Friday, October 05, 2007

Subverting the Patriarchal Zombie Paradigm: Pandagon on Zombie Feminism

Great post on Pandagon by Amanda Marcotte about a new book coming:

Anyway, my point is that my respect for Faludi’s judgment was strengthened by Stiffed, and this review by Rebecca Traister of her new book The Terror Dream makes me really excited to read it. The book is about how the country responded to the horror of 9/11 in no small part by lashing out at women and telling itself untenable fairy stories about masculine bravery and courage. The urge to be skeptical immediately strikes—it’s so silly to involve feminist analysis in stories of war and terror!—but now that conservatives who found solace in their masculine dominance fantasies are watching their ideas of how to handle terrorism crumble before them...

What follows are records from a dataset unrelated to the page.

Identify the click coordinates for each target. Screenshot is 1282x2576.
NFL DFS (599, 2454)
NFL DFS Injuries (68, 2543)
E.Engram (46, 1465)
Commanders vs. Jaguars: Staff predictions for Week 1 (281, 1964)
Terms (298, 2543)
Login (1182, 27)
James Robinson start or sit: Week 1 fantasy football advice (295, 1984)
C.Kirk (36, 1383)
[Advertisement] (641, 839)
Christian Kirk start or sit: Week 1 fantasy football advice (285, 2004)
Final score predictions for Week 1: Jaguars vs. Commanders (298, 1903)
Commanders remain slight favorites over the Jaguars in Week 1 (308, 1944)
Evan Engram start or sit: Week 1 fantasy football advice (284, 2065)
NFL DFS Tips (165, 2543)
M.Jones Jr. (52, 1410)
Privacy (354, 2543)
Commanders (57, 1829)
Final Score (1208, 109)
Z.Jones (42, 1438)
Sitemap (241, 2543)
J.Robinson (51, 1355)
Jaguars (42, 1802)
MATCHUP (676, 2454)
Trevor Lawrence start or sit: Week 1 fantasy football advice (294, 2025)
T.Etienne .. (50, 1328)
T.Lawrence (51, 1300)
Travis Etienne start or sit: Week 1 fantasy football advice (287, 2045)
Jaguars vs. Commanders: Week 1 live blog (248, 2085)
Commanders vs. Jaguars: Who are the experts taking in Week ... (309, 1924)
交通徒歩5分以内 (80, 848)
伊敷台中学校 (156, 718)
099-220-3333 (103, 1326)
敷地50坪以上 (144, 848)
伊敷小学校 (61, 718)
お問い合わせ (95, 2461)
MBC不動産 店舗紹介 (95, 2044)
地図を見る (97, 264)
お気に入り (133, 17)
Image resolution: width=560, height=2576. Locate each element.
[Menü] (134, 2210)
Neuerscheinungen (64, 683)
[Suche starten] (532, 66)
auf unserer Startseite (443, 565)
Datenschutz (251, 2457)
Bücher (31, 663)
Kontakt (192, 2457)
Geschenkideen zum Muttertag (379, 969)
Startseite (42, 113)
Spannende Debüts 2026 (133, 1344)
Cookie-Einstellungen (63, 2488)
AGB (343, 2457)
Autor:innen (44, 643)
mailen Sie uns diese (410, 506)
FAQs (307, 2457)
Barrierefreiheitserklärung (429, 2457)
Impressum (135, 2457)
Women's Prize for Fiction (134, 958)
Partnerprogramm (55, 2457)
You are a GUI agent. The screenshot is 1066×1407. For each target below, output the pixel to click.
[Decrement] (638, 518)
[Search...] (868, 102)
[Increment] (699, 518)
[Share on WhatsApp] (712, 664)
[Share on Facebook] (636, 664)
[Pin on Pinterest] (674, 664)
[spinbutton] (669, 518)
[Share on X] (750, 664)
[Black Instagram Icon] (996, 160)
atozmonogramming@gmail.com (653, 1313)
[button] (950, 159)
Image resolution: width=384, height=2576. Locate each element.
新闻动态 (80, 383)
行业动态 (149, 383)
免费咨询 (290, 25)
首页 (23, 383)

Then she goes on about how rightwing bloggers are attacking Glenn Greenwald by making "subtle" insinuations about his masculinity via his sexual orientation.

There is a great quote of Jessica Valenti's: “If feminism is already dead–why try so hard to kill it?” And that's why I decided to post about this. I have a great interest in zombies after seeing the original Romero Dawn of the Dead. The zombie is such an enduring trope--it means many things to many people. For me, I just revel in its metaphor, in the Gurdjieffian sense of not being able to "wake up". But now I see that "waking up" isn't about waking up in this sense. It's about the ostensibly "walking dead" as the actual living. Zombie taken at superficial level are about mindlessness, especially mindless killing and in Dawn of the Dead, mindless consumerism, conformity, pop culture, surburbia and advanced stage capitalism. But Zombie's are the walking dead; and the walking dead is a tired view of the world. Just look at Thomas "Rasputin Wormtongue" Friedman:

Look at our infrastructure. It’s not just the bridge that fell in my hometown, Minneapolis. Fly from Zurich’s ultramodern airport to La Guardia’s dump. It is like flying from the Jetsons to the Flintstones. I still can’t get uninterrupted cellphone service between my home in Bethesda and my office in D.C. But I recently bought a pocket cellphone at the Beijing airport and immediately called my wife in Bethesda — crystal clear.

This is from an article entitled 9/11 is over. As in, for Zombie Friedman, 9/11 is dead. The sub-geniuses at Sadly, No! brought my attention to this article with a post entitled "We are the dead," Now, this is just some runny rumination dripping out of dead dogs eye (mine, not thine), but it seems to me that the Zombie movie (not the Zombie metaphor) is about the LIFE that the zombie leads. They are the celebrants. They are the ones in the streets, clamoring, going out and fetching what they want. We are hiding in our houses waiting for a zombie attack. We are the dead waiting for life to throttle us and eat our already emptied minds out.

And then back to feminism. Those who wish to marginalize feminism would no doubt, if they haven't already, equate feminism to zombism--as in those "mindless, Gloria Steinemites, manbrain-bashers." The feminist zombies chant, chillingly, "Brains...brains...women have brains...." And Marcotte connects zombism with feminism, I believe mostly ironically, in the aforementioned post: she imagines masculinist "Feminism won't die! Why won't you die!" But I postulate that the irony dissipates if the zombie-paradigm is reinterpreted, put on its head, and seen at its deepest level: We envy the undead, for we are merely the dead.